Quanto à propagada eficiência tributária, tal circunstância merece detida análise, caso a caso, o que importa num prévio estudo de impactos tributários, em condições de aferir se os diversos atos praticados no âmbito da holding, não acarretarão a incidência de alíquota superior, resultando, ao final, em desvantagem tributária.

Importa, nesse contexto, que os patriarcas estejam cientes desse risco para que possam decidir se, ainda assim, o interesse em perpetuar o patrimônio se sobrepõe a essa desvantagem e persistem no propósito de constituir a sociedade ou se preferem escolher outra forma de planejamento que equilibre melhor a proteção desse patrimônio e as vantagens tributárias.

Referências Bibliográficas:

CARDOSO, Simone Tassinari. Planejamento Sucessório: A Holding familiar e o Trust. In: TARTUCE, Flávio; HIRONAKA, Giselda Maria Fernandes Novaes; PEREIRA, Rodrigo da Cunha (coord). Tratado de Direito das Sucessões.Belo Horizonte: Instituto Brasileiro de Direito de Família- IBDFAM, 2023.

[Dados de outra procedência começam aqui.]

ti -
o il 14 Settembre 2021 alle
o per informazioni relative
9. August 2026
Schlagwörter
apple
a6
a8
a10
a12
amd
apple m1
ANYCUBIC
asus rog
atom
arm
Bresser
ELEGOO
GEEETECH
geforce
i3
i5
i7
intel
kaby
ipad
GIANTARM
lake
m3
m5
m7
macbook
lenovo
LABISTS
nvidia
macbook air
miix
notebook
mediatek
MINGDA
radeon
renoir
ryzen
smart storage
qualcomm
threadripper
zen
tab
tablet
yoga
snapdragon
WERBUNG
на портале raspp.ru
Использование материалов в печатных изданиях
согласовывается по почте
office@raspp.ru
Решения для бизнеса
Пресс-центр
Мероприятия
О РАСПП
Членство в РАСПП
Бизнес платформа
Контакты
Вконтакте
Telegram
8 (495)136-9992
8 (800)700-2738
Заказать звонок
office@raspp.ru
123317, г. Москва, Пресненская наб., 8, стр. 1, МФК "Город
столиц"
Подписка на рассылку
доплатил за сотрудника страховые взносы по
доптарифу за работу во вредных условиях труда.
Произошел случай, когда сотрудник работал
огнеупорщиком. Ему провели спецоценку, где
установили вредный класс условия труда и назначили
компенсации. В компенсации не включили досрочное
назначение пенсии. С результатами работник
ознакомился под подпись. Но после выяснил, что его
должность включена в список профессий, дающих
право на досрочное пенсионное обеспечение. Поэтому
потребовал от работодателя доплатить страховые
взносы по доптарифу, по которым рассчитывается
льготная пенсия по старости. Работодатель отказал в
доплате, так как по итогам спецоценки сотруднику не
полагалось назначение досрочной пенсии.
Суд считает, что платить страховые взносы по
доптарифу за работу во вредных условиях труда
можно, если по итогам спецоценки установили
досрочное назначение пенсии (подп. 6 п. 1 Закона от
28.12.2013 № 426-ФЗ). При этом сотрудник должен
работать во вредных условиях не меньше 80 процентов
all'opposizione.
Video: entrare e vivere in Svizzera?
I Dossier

CARDOSO, Simone Tassinari; TREMARIM JUNIOR, Valter. Reflexões sobre holding no planejamento sucessório. In: TEIXEIRA, Daniele Chaves (coord). Arquitetura do Planejamento Sucessório. 2a ed. Belo Horizonte: Forum, 2019.

GONÇALVES, Oksandro; CAMINHA, Anelize Pantaleão Puccini. As quotas preferenciais na sociedade limitada como instrumento para o planejamento sucessório. In: TEIXEIRA, Daniele Chaves (coord). Arquitetura do Planejamento Sucessório. 2a ed. Belo Horizonte: Forum , 2019.